HARLEM, Manhattan — Dozens of methadone clinics meant to help people with substance abuse problems are in East and Central Harlem, but concerned residents and community groups have complained these clinics attract unwanted drug use.
Lifelong Harlem Resident Madlyn Stokelywants the open-air drug use and sales to stop.
“We see people that could be dead, laying on the street, not quite sure what their state is,” Stokely said.
Ending the drug use and sales is her mission as part of the Mount Morris Park Community Improvement Association.
“I see these Black and brown people who are just dying on the streets. It’s really, really painful and hurtful,” she said.
Stokely, along with local community boards, have said the drug use is so rampant here because of the concentration of methadone clinics in East and Central Harlem. There are dozens in a relatively small area.
“Central and East Harlem together, we have 3% of New York City’s population, but we have 18% of New York City’s distribution capacity,” Eva Chan of the Greater Harlem Coalition said.
Chan is also part of Manhattan’s Community Board 11.

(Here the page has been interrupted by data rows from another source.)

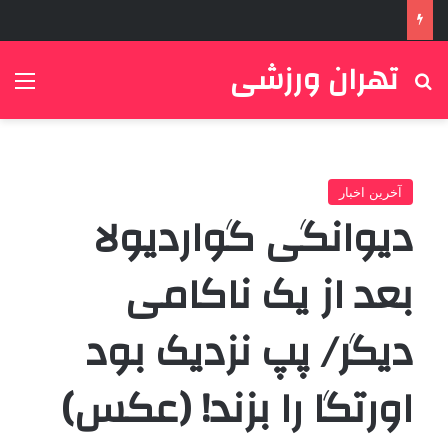
تهران ورزشی
جستجو برای
منو
آخرین اخبار
دیوانگی گواردیولا
بعد از یک ناکامی
دیگر/ پپ نزدیک بود
اورتگا را بزند! (عکس)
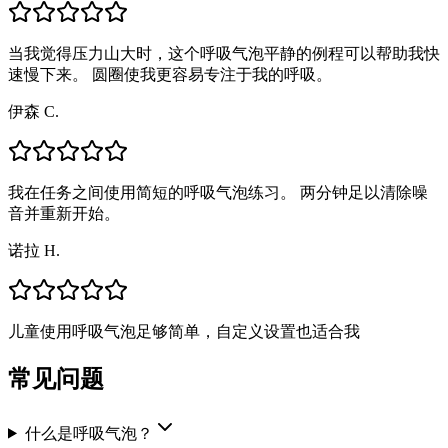
当我觉得压力山大时，这个呼吸气泡平静的例程可以帮助我快
速慢下来。 圆圈使我更容易专注于我的呼吸。
伊森 C.
我在任务之间使用简短的呼吸气泡练习。 两分钟足以清除噪
音并重新开始。
诺拉 H.
儿童使用呼吸气泡足够简单，自定义设置也适合我
常见问题
什么是呼吸气泡？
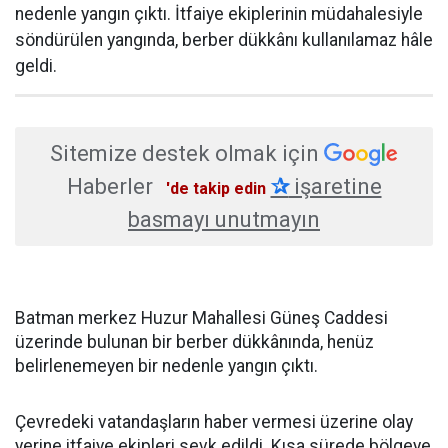
nedenle yangın çıktı. İtfaiye ekiplerinin müdahalesiyle
söndürülen yangında, berber dükkânı kullanılamaz hâle
geldi.
Sitemize destek olmak için
Haberler
✰
işaretine
'de takip edin
basmayı unutmayın
Batman merkez Huzur Mahallesi Güneş Caddesi
üzerinde bulunan bir berber dükkânında, henüz
belirlenemeyen bir nedenle yangın çıktı.
Çevredeki vatandaşların haber vermesi üzerine olay
yerine itfaiye ekipleri sevk edildi. Kısa sürede bölgeye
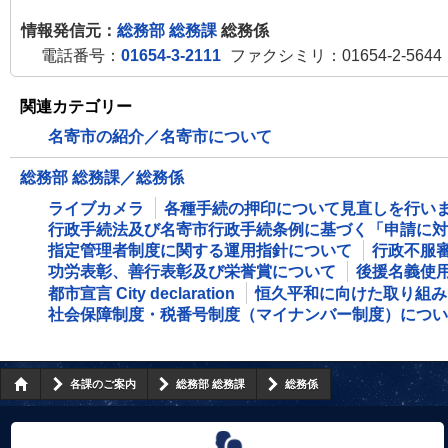
情報発信元：
総務部 総務課
総務係
電話番号：
01654-3-2111
ファクシミリ：01654-2-5644
関連カテゴリー
名寄市の紹介／名寄市について
総務部 総務課／総務係
ライブカメラ
各種手続の押印について見直しを行い
行政手続法及び名寄市行政手続条例に基づく「申請に対
指定管理者制度に関する運用指針について
行政不服
功労表彰、善行表彰及び栄誉賞について
後援名義使
都市宣言 City declaration
恒久平和に向けた取り組み
社会保障制度・税番号制度（マイナンバー制度）につい
各課のご案内
総務部 総務課
総務係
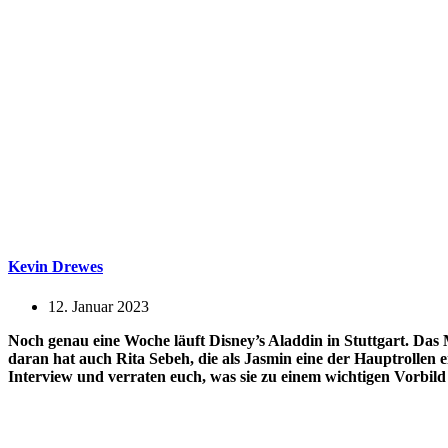
Kevin Drewes
12. Januar 2023
Noch genau eine Woche läuft Disney’s Aladdin in Stuttgart. Das M
daran hat auch Rita Sebeh, die als Jasmin eine der Hauptrollen ei
Interview und verraten euch, was sie zu einem wichtigen Vorbild m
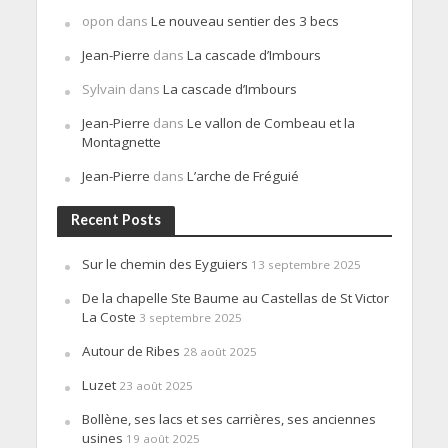
opon
dans
Le nouveau sentier des 3 becs
Jean-Pierre
dans
La cascade d’Imbours
Sylvain
dans
La cascade d’Imbours
Jean-Pierre
dans
Le vallon de Combeau et la
Montagnette
Jean-Pierre
dans
L’arche de Fréguié
Recent Posts
Sur le chemin des Eyguiers
13 septembre 2025
De la chapelle Ste Baume au Castellas de St Victor
La Coste
3 septembre 2025
Autour de Ribes
28 août 2025
Luzet
23 août 2025
Bollène, ses lacs et ses carrières, ses anciennes
usines
19 août 2025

“There’s a whole marketplace that’s being developed, evolved around the methadone clinic,” she said.
Drug dealers come to this part of Manhattan because they know they have a captive and willing clientele, according to Chan.
Through the Freedom of Information Law, the Greater Harlem Coalition said it learned 76% percent of the people using methadone clinics in Harlem do not live in Harlem.
“People are coming from Long Island, from Westchester, or other places even outside the City of New York,” Manhattan Borough President Gale Brewer said.
Brewer said she supports limiting how many of these clinics can be in one concentrated area.
New York State’s Office of Addiction Services and Supports said it has spoken with community leaders in Harlem and that, “The people using drugs on the street are, for the most part, people who need treatment, not people who are in treatment.”
OASAS has said it’s trying to reach people on the street and encourage them to seek drug treatment services.